Дня через три барон получил приказ о назначении его в одну из приволжских губерний. Приказ сначала поразил его, но, обдумав, он решил, что тем лучше.
— Теперь есть предлог потребовать свою жену, — самодовольно сказал сам себе барон. — Можно сделать это и нынче, — продолжал он соображать и взглянул на часы.
Была половина первого — час, когда Оболдуй-Загорянский бывает дома.
Карл Федорович заехал получить бумаги и прямо отправился к ‘тестю’.
— Довольны вы вашим назначением? — встретил его начальник.
— Благодарю вас, но я желал бы выехать к месту моего служения с моею женой, — твердо произнес барон.

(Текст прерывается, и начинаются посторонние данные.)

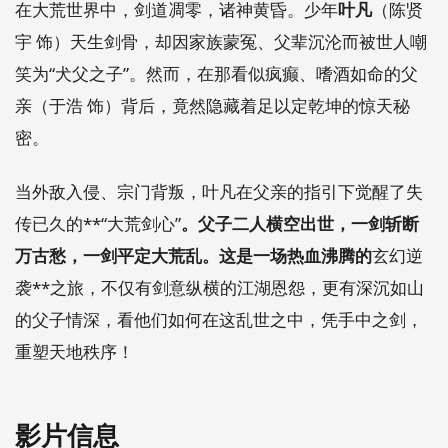
在大荒世界中，剑道凋零，诸神黄昏。少年
叶凡
（陈贤
宇 饰）天生剑骨，却因家族蒙冤、父辈沉沦而被世人嘲
笑为“犬父之子”。然而，在那看似疯癫、嗜酒如命的父
亲（于浩 饰）背后，竟然隐藏着足以定乾坤的惊天秘
密。
当外敌入侵、宗门背叛，叶凡在父亲的指引下觉醒了失
传已久的**“大荒剑心”
。父子二人横空出世，一剑斩断
万古愁，一剑平定大荒乱。这是一场热血沸腾的
玄幻逆
袭**之旅，不仅有剑意纵横的江湖恩怨，更有深沉如山
的父子情深，看他们如何在这乱世之中，凭手中之剑，
重塑天地秩序！
影片信息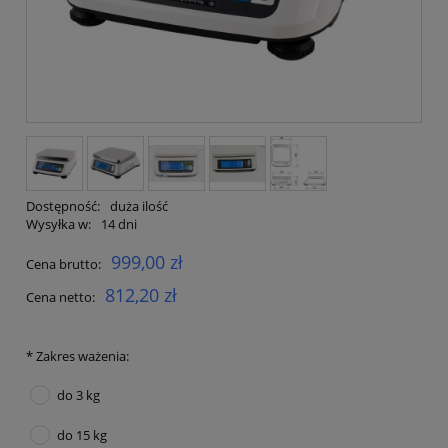
Dostępność:
duża ilość
Wysyłka w:
14 dni
999,00 zł
Cena brutto:
812,20 zł
Cena netto:
*
Zakres ważenia:
do 3 kg
do 15 kg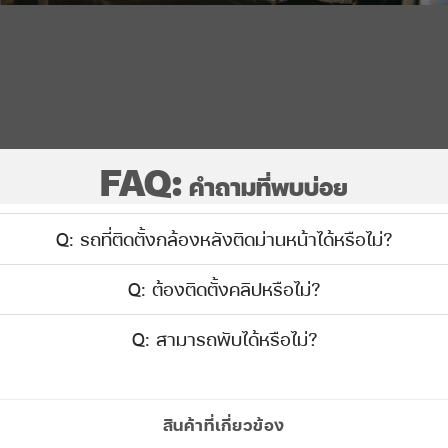
FAQ:
คำถามที่พบบ่อย
Q: รถที่ติดตั้งกล้องหลังติดม่านหน้าได้หรือไม่?
Q: ต้องติดตั้งคลิปหรือไม่?
Q: สามารถพับได้หรือไม่?
สินค้าที่เกี่ยวข้อง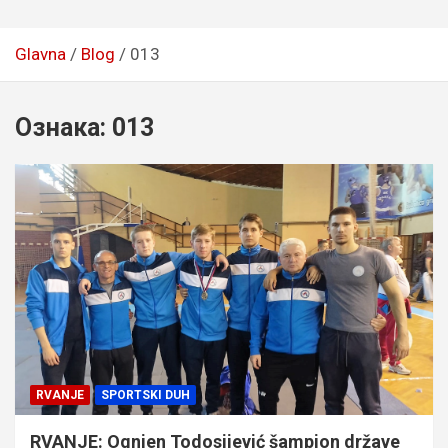
Glavna
Blog
013
Ознака:
013
RVANJE
SPORTSKI DUH
RVANJE: Ognjen Todosijević šampion države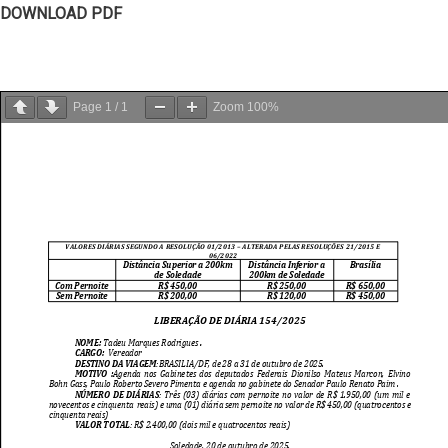
DOWNLOAD PDF
Page
1
/
1
Zoom
100%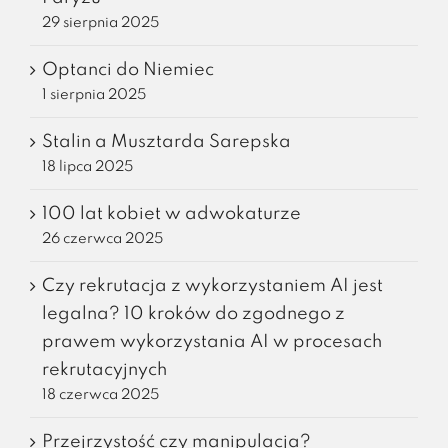
29 sierpnia 2025
Optanci do Niemiec
1 sierpnia 2025
Stalin a Musztarda Sarepska
18 lipca 2025
100 lat kobiet w adwokaturze
26 czerwca 2025
Czy rekrutacja z wykorzystaniem AI jest
legalna? 10 kroków do zgodnego z
prawem wykorzystania AI w procesach
rekrutacyjnych
18 czerwca 2025
Przejrzystość czy manipulacja?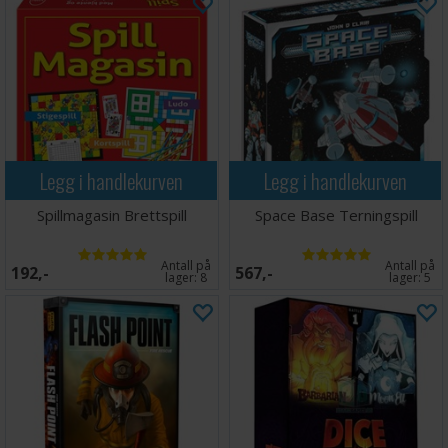
Legg i handlekurven
Legg i handlekurven
Spillmagasin Brettspill
Space Base Terningspill
Antall på
Antall på
192,-
567,-
lager:
8
lager:
5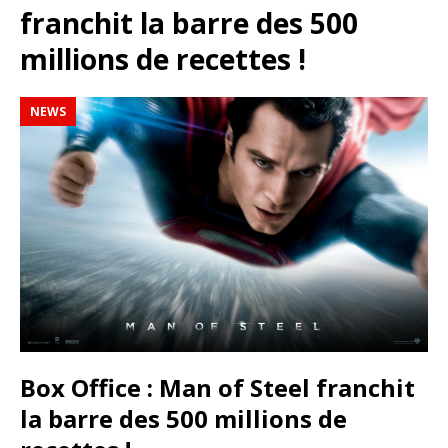
franchit la barre des 500
millions de recettes !
NEWS
Box Office : Man of Steel franchit
la barre des 500 millions de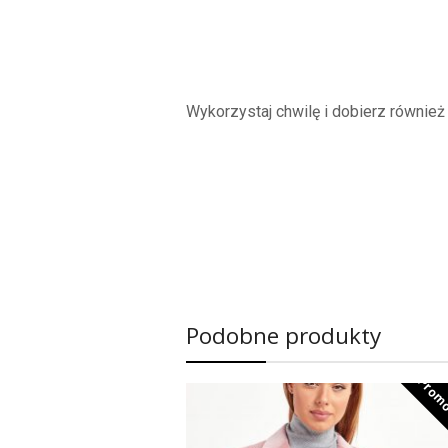
Wykorzystaj chwilę i dobierz równie
Podobne produkty
Promo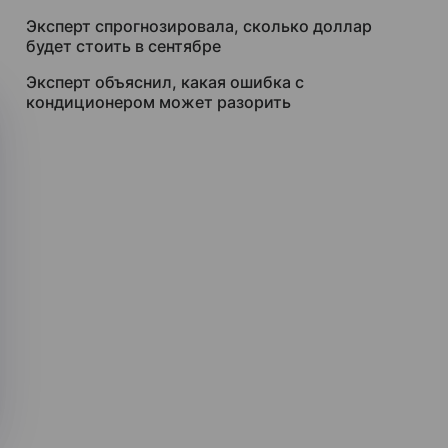
Эксперт спрогнозировала, сколько доллар
будет стоить в сентябре
Эксперт объяснил, какая ошибка с
кондиционером может разорить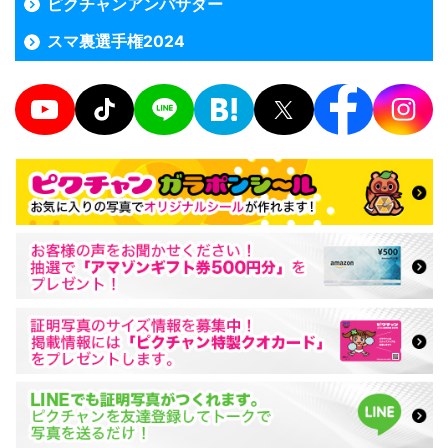
ピクチャンアンバサダー
スマ裏選手権2024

— Кто же вам мешает, если вы женаты, чего я не знал, впрочем, — удивился Оболдуй-Загорянский.
— Да, я женат недавно, и жена моя живет в вашем доме, — продолжал барон.
— В моем доме!? — как бы недоумевал Павел Николаевич.
— Да, вот доказательство!
Барон подал бумаги Оболдуй-Загорянскому, который развернул их и начал просматривать.
— Вы женились, мой милый, без позволения начальства и даже тайно от меня, своего хорошего знакомого, а я ведь не был бы ничуть против этого брака.
Карл Федорович не ожидал. Он был потрясен.
— Простите… Страстная любовь… — шептал он.
— Что тут прощать, дела не поправишь! — заметил Оболдуй-Згорянский и позвонил.
Вошел лакей.
— Попроси сюда Марью Николаевну! — приказал он ему.
Через несколько минут Марья Николаевна вошла в кабинет.
— Стыдно, сударыня, иметь тайны от меня, вашего благодетеля, почти отца! — обратился к ней Оболдуй-Загорянский. — Барон сейчас сознался мне, что он недавно тайно обвенчан с вами…
При последних словах Оболдуй-Загорянский подошел к несгораемому шкафу и отпер его.
— Вот ваше приданое — двадцать пять тысяч! — продолжал он, подавая ей сверток ценных бумаг. — Бог простит вас, как прощаю и я… Можете отправляться с вашим мужем: он получил назначение в с-кую губернию.
Барон стоял и слушал в полном недоумении.
— Но я женат не на Марье Николаевне! — успел наконец вставить он свое слово.
— Как!? А что это?
И генерал подал ему бумагу.
Федор Карлович взглянул и обомлел. Это было метрическое свидетельство девицы из дворян Марьи Николаевны Шейной с надписью о том, что она повенчана первым браком с бароном Карлом Федоровичем фон Крафт.
Барон до крови закусил себе губы и злобно посмотрел на свою супругу, стоявшую с опущенной головой и со свертком процентных бумаг в руке.
Через некоторое время молодые отправились в с-кую губернию.